I think he passed through the construction site on his left, then was looking back in his driver door side mirror which is why he was drifting left, and then when he finally looked up it was too late--he made no attempt at steering or braking.....could have been worse though.... 

Keith


----------



## Semper Vaporo (Jan 2, 2008)

Note that the car turned in the street against the direction the train was moving. ???

The driver either did turn the wheel at the very last split second or the front of the car struck the trailing edge of a leading truck on the RR Car and was deflected back because of that.


----------



## xo18thfa (Jan 2, 2008)

Talking on the cell phone, blue tooth fell on the floor, texting (or sexting), trying to choke the kid strapped in the car seat, putting on make up, fiddling with the CD, can't drive a stick. All of the above


----------



## farmerted (Jan 2, 2008)

There were a couple of pics added to Railpictures.net about this incident. (See http://www.railpictures.net/viewphoto.php?id=288358) Per the photographer, the official statement from the railway is as follows: 

"An automobile/train collision occurred on the New Hope Valley Railway shortly before 4:00PM on Sunday, June 7th at the Daisey St. grade crossing in Bonsal, NC. Steam Locomotive 17 was in charge of the train. The Apex Fire Department responded within four minutes, followed by Apex EMS, the North Carolina Highway Patrol and the Wake County Sheriff’s Department. No one was injured in the incident. All passengers detrained in an orderly manner and were interviewed by Apex EMS and the North Carolina Highway Patrol. The driver of the car was also interviewed by Apex EMS and the North Carolina Highway Patrol. He was released on scene shortly after the incident. The New Hope Valley Railway wishes to ask the railroad preservation and rail fan communities to respect the privacy of all involved in the incident. The New Hope Valley Railway has no knowledge of and will not speculate on the driver of the car or his condition other than what has been released in this statement and what has already been reported in the media. The North Carolina Highway Patrol’s investigation is currently ongoing. Damage to railroad property was minimal. The New Hope Valley Railway maintains a strong relationship with law enforcement and first responders in the community.
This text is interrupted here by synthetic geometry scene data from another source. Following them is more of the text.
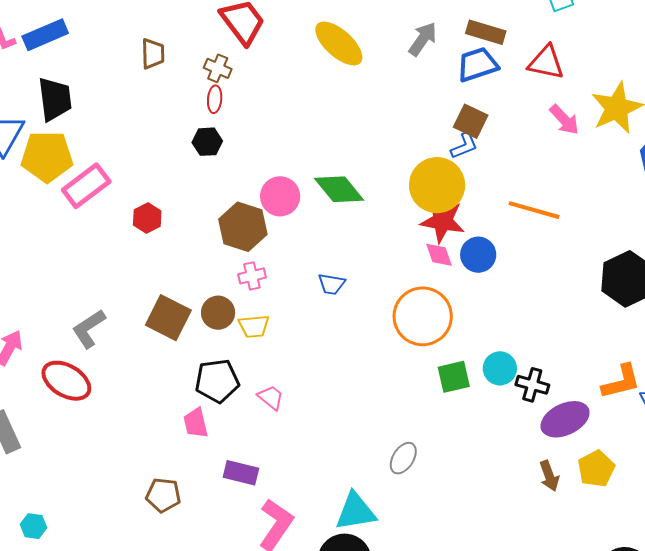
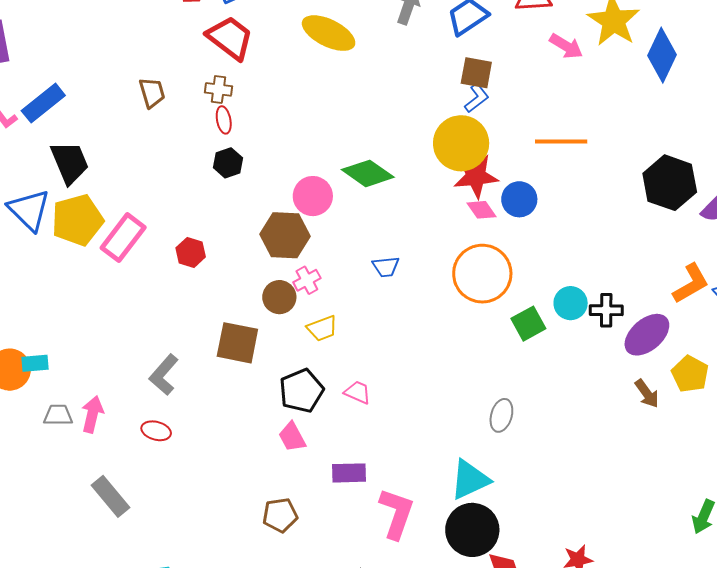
brown circle: (218, 313) -> (279, 297), moved
red ellipse: (66, 381) -> (156, 431), size x0.6

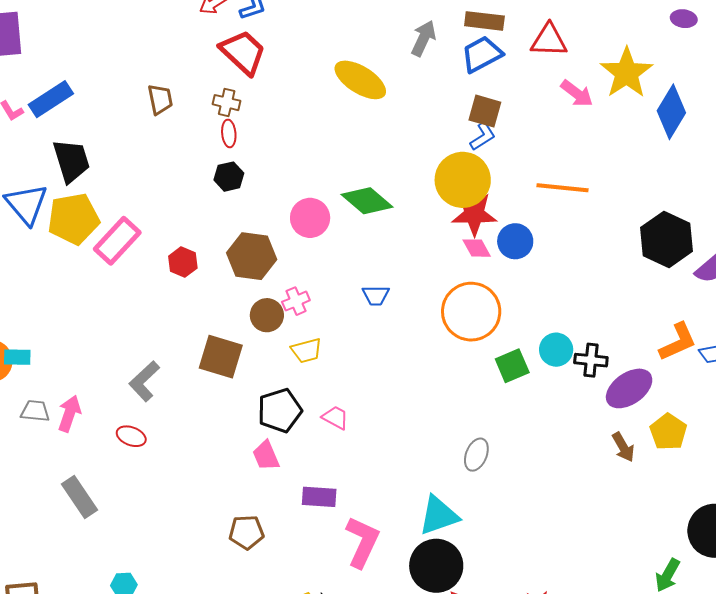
yellow ellipse: (329, 33) -> (360, 80), moved
brown hexagon: (285, 235) -> (252, 256), moved

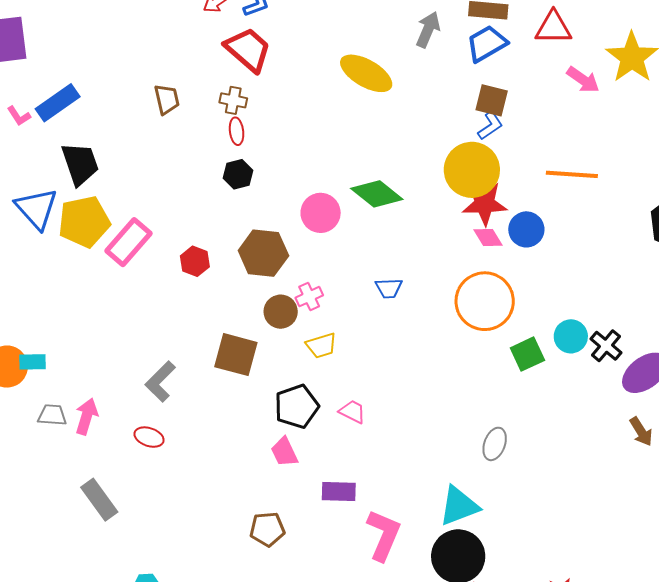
black cross: (591, 360) -> (606, 346), turned 36

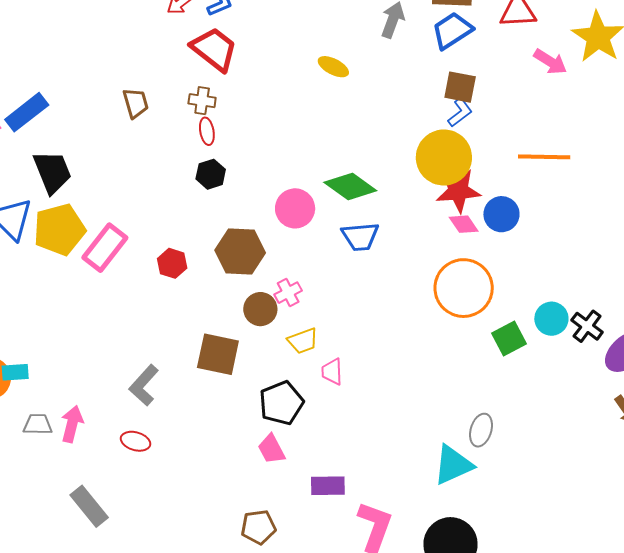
yellow ellipse: (366, 73) -> (333, 67), size x0.6
blue trapezoid: (389, 288) -> (360, 237), moved, size x1.4
pink trapezoid: (352, 412) -> (332, 372), moved, turned -116
cyan triangle: (459, 506) -> (453, 465), moved

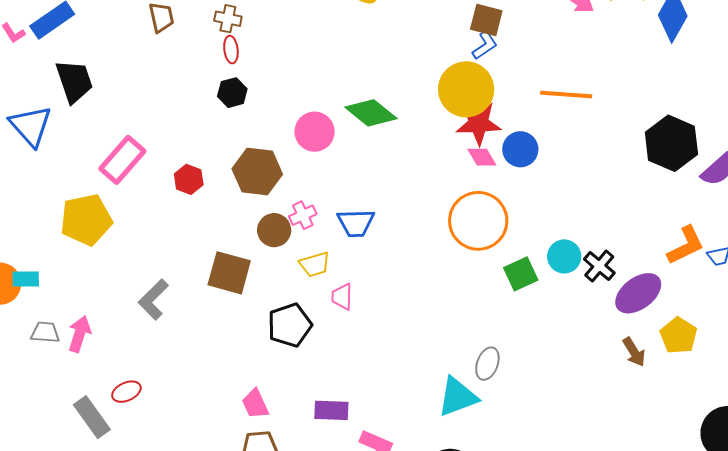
yellow pentagon: (59, 230) -> (86, 220), moved
blue trapezoid: (360, 237) -> (356, 223), moved
red ellipse: (136, 441) -> (126, 392), moved, turned -44
pink trapezoid: (271, 449) -> (255, 404), moved

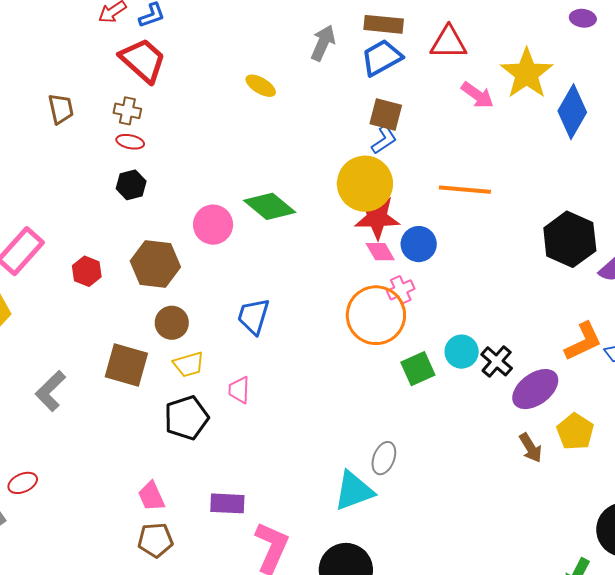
red ellipse: (231, 50) -> (130, 142), turned -72
pink cross: (303, 215) -> (401, 290), moved
blue trapezoid: (356, 223) -> (254, 316), turned 108
yellow trapezoid: (315, 264) -> (189, 364), moved

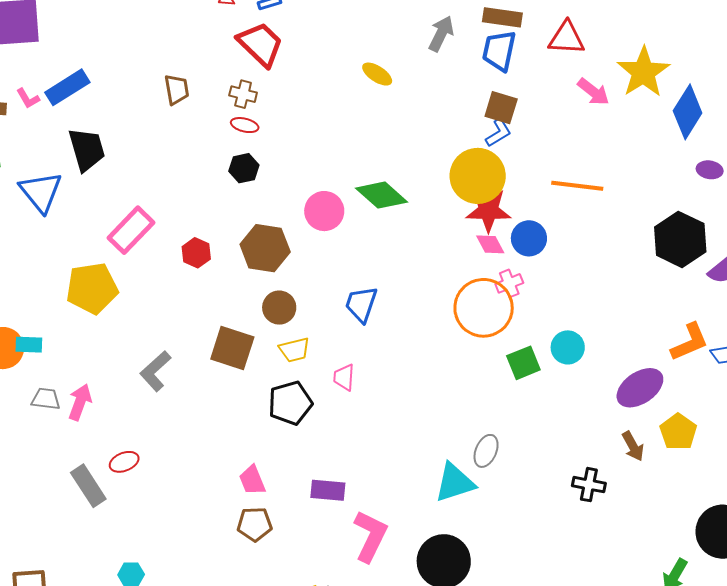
purple ellipse: (583, 18) -> (710, 170), moved
blue trapezoid: (382, 58) -> (499, 51), turned -51
black cross: (497, 361) -> (589, 485), moved, turned -32

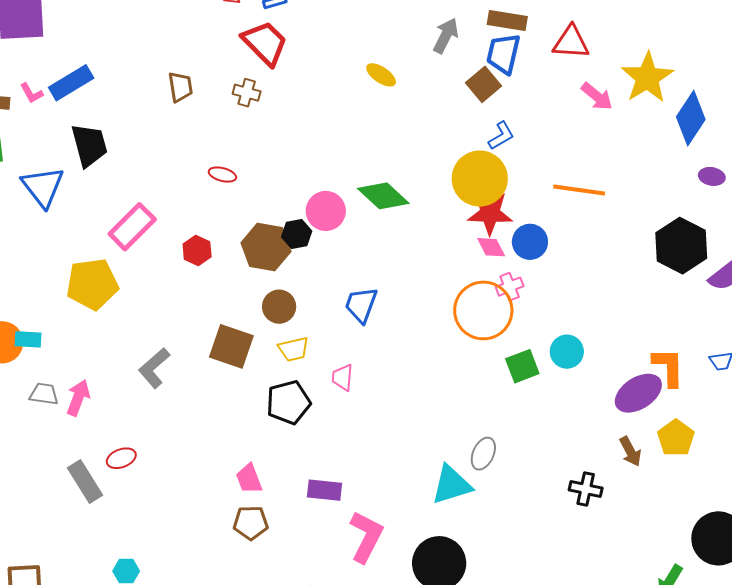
brown square: (501, 108) -> (483, 84), moved, turned 32
red ellipse: (245, 125) -> (222, 175), moved
black hexagon: (244, 168) -> (297, 234), moved
orange L-shape: (690, 342) -> (668, 367), moved, turned -69

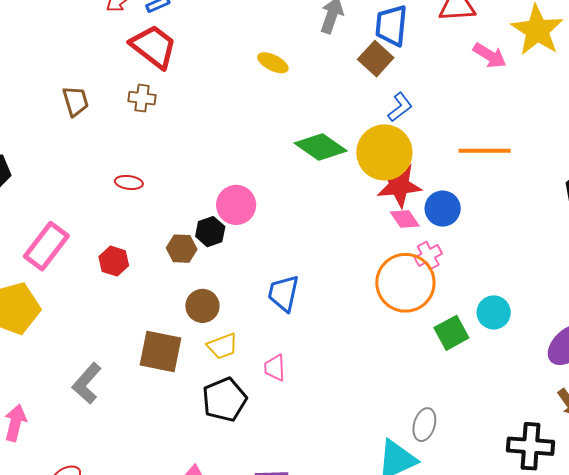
green diamond: (383, 196) -> (321, 147), moved
brown hexagon: (266, 247) -> (182, 249), size x0.6
black cross: (586, 489) -> (530, 446), size x1.4

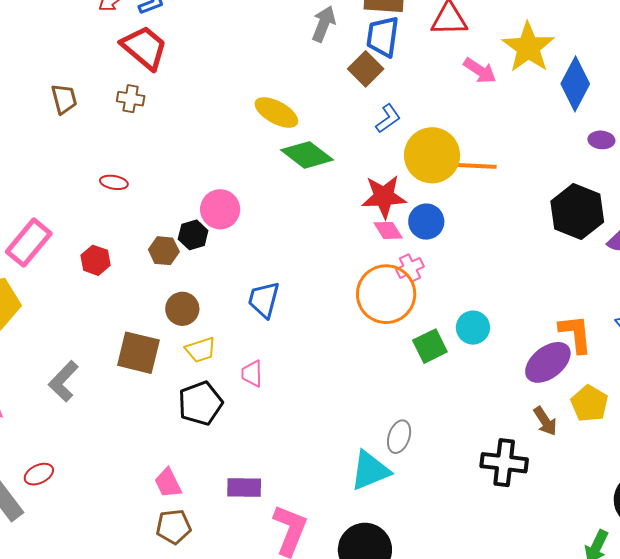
yellow ellipse: (273, 63) -> (276, 112), moved, size x1.4
yellow circle: (384, 152) -> (432, 155), moved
The railway hosted an emergency training ‘mass casualty’ drill in cooperation with local first responders and law enforcement in the fall of 2008. The drill not only prepared our railroad volunteers for how to react to an emergency situation but also familiarized first responders with our excursion train so they may better react to incidents such as this one." 

There's an odd lack of information surrounding the driver's condition at the time of the incident. I was unable to find "what had already been reported in the media". 

-Jon (aka Farmer Ted)


----------



## Spule 4 (Jan 2, 2008)

All is well until the driver of the car and 15 people on the train sue the operators.


----------



## cmjdisanto (Jan 6, 2008)

Just too convenient......Train moving slow, car moving slow....and someone just happened to be in the car of the train at the point of impact....with a video camera running and ready to catch it all unfold.......Right!


----------



## Semper Vaporo (Jan 2, 2008)

YEP! 

I have seen a Conductor (while on the ground acting as switchman) "WALK" INTO the side of HIS OWN train right after calling his Engineer to back up, and I had it on video, but erased it in deferance to his dignity (and I know him). Video cameras are all over now-a-days and that was on a TOURIST line where video equipment would be ever more so present to capture every event, mistake and mishap.

Read the referenced news articles and you will see it did occur and was not staged.


----------